Work to be completed
Reproduce the entries in full, with no changes.

Information

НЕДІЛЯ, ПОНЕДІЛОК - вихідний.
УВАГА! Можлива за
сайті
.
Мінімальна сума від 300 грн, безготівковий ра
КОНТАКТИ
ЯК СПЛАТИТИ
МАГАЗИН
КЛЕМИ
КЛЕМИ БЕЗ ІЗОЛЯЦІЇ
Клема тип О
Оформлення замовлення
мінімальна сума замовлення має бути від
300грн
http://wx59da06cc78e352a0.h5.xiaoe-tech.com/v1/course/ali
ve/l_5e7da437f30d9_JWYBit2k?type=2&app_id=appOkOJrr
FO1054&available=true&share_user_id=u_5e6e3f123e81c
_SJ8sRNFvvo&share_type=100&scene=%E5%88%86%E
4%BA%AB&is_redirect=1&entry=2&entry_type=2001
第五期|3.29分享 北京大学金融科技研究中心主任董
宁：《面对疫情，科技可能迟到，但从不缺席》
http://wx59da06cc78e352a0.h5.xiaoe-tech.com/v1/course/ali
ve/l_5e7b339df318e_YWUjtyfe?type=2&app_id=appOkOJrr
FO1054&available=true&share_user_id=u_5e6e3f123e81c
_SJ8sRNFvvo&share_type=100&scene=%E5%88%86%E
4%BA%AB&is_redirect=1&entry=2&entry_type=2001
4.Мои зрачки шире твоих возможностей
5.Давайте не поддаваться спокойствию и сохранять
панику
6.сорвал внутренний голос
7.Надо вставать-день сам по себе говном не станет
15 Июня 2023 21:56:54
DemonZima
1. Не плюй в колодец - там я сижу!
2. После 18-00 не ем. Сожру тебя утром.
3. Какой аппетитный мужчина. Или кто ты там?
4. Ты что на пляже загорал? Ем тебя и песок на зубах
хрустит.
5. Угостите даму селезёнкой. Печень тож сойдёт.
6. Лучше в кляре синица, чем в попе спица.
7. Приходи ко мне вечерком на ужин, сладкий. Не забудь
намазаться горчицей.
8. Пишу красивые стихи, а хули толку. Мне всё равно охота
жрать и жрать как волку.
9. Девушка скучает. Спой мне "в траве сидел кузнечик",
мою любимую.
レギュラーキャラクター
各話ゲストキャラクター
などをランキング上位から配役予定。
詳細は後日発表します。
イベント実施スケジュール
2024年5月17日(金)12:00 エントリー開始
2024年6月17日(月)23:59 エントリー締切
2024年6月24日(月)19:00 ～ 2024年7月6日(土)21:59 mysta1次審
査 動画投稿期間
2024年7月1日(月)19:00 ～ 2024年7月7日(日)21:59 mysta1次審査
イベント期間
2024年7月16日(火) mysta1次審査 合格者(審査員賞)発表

Completed exercise
НЕДІЛЯ, ПОНЕДІЛОК - вихідний.
УВАГА! Можлива за
сайті
.
Мінімальна сума від 300 грн, безготівковий ра
КОНТАКТИ
ЯК СПЛАТИТИ
МАГАЗИН
КЛЕМИ
КЛЕМИ БЕЗ ІЗОЛЯЦІЇ
Клема тип О
Оформлення замовлення
мінімальна сума замовлення має бути від
300грн
http://wx59da06cc78e352a0.h5.xiaoe-tech.com/v1/course/ali
ve/l_5e7da437f30d9_JWYBit2k?type=2&app_id=appOkOJrr
FO1054&available=true&share_user_id=u_5e6e3f123e81c
_SJ8sRNFvvo&share_type=100&scene=%E5%88%86%E
4%BA%AB&is_redirect=1&entry=2&entry_type=2001
第五期|3.29分享 北京大学金融科技研究中心主任董
宁：《面对疫情，科技可能迟到，但从不缺席》
http://wx59da06cc78e352a0.h5.xiaoe-tech.com/v1/course/ali
ve/l_5e7b339df318e_YWUjtyfe?type=2&app_id=appOkOJrr
FO1054&available=true&share_user_id=u_5e6e3f123e81c
_SJ8sRNFvvo&share_type=100&scene=%E5%88%86%E
4%BA%AB&is_redirect=1&entry=2&entry_type=2001
4.Мои зрачки шире твоих возможностей
5.Давайте не поддаваться спокойствию и сохранять
панику
6.сорвал внутренний голос
7.Надо вставать-день сам по себе говном не станет
15 Июня 2023 21:56:54
DemonZima
1. Не плюй в колодец - там я сижу!
2. После 18-00 не ем. Сожру тебя утром.
3. Какой аппетитный мужчина. Или кто ты там?
4. Ты что на пляже загорал? Ем тебя и песок на зубах
хрустит.
5. Угостите даму селезёнкой. Печень тож сойдёт.
6. Лучше в кляре синица, чем в попе спица.
7. Приходи ко мне вечерком на ужин, сладкий. Не забудь
намазаться горчицей.
8. Пишу красивые стихи, а хули толку. Мне всё равно охота
жрать и жрать как волку.
9. Девушка скучает. Спой мне "в траве сидел кузнечик",
мою любимую.
レギュラーキャラクター
各話ゲストキャラクター
などをランキング上位から配役予定。
詳細は後日発表します。
イベント実施スケジュール
2024年5月17日(金)12:00 エントリー開始
2024年6月17日(月)23:59 エントリー締切
2024年6月24日(月)19:00 ～ 2024年7月6日(土)21:59 mysta1次審
査 動画投稿期間
2024年7月1日(月)19:00 ～ 2024年7月7日(日)21:59 mysta1次審査
イベント期間
2024年7月16日(火) mysta1次審査 合格者(審査員賞)発表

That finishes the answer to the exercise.